Photo by Timothy Hurst
Texas A&M University had an official ribbon-cutting for its newest parking structure Friday, emphasizing that while it will provide additional spaces for drivers,
its overall impact is expected to go well beyond the surface value.
A&M President Michael K. Young said at the ceremony that the Cain Parking Garage will help to continue pushing parking out of the middle of the campus,
allowing for a more unified, pedestrian-friendly campus.
“If you look at where classrooms are distributed and so forth, you begin to see that what we’re trying to do is centralize and push out to the periphery a lot of our parking,” Young said.
“We’ve invited a number of companies to come use this campus as a laboratory for some autonomous vehicles and some other things like that,
which will make it a much more walkable, rideable campus and a place for students to connect.”
With relocated parking, Young said he also hopes to see more gathering spaces for students, whether that be at facilities or green spaces to help facilitate a “much more intense academic experience.”
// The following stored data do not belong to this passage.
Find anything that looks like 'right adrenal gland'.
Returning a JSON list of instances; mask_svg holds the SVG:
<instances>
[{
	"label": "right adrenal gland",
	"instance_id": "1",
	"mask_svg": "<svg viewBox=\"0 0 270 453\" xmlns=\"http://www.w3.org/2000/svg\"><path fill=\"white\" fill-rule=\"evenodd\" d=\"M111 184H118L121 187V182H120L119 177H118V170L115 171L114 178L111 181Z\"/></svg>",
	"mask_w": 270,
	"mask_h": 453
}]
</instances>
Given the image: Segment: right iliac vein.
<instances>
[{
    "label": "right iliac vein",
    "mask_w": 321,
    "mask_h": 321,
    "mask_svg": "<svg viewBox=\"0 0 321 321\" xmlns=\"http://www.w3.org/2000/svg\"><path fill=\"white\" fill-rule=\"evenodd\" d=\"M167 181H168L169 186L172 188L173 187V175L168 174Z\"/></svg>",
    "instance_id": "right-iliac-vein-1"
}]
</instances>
“We want them coming here early in the morning and leaving late at night, intellectually exhausted,” Young said.
Along with the garage, he said the forthcoming hotel and conference center projects will offer benefits of their own,
particularly when they provide new and improved venues in which the university’s students and faculty share their knowledge and research with others.
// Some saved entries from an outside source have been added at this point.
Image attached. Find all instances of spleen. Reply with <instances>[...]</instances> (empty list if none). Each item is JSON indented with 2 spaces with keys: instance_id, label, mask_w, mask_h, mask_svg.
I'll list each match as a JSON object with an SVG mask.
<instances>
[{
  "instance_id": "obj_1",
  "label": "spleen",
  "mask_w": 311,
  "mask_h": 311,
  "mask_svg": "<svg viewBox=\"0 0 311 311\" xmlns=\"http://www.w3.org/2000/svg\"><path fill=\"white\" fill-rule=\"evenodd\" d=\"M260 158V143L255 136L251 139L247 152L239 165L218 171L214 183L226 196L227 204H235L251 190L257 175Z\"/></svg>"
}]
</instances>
“We’re running three and four competing conferences a week,” Young said. “When we do a conference, people want to come and they want us to do more of them.
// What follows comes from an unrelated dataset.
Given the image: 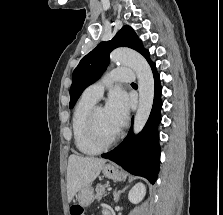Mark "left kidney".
Segmentation results:
<instances>
[{"instance_id": "5707ae66", "label": "left kidney", "mask_w": 223, "mask_h": 215, "mask_svg": "<svg viewBox=\"0 0 223 215\" xmlns=\"http://www.w3.org/2000/svg\"><path fill=\"white\" fill-rule=\"evenodd\" d=\"M145 193L146 187L144 183H136V185H133L132 189H130L128 199H130L132 203H139V201H142Z\"/></svg>"}]
</instances>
The kind of stuff we do here really does make a difference, [and] there is just a real impetus for that as the university’s research portfolio — which is among the highest in the nation — expands.”
A&M System Chancellor John Sharp said the projects first came about after Young expressed interest in bringing a convention center to the campus.
To fund the project, Sharp said the idea of using a public-private partnership for the hotel and parking garage became the solution for how to make the convention center a possibility.
“It made financial sense,” Sharp said. “You build an income-producing property here, which is a parking lot — and everybody said they needed that anyway — and you build an income-producing hotel.
Between the two of them, it builds the conference center, which then becomes a pretty good little cash cow for the university itself for a long time into the future.”
Assistant Vice President for Transportation Services Peter Lange said the 500,000-square-foot garage —
located just off Wellborn Road near the Memorial Student Center and Kyle Field and constructed in only nine months —
features more than 1,400 new parking spaces equipped with electronic way-finding and guidance technology using red and green LED lighting to help drivers locate available spaces.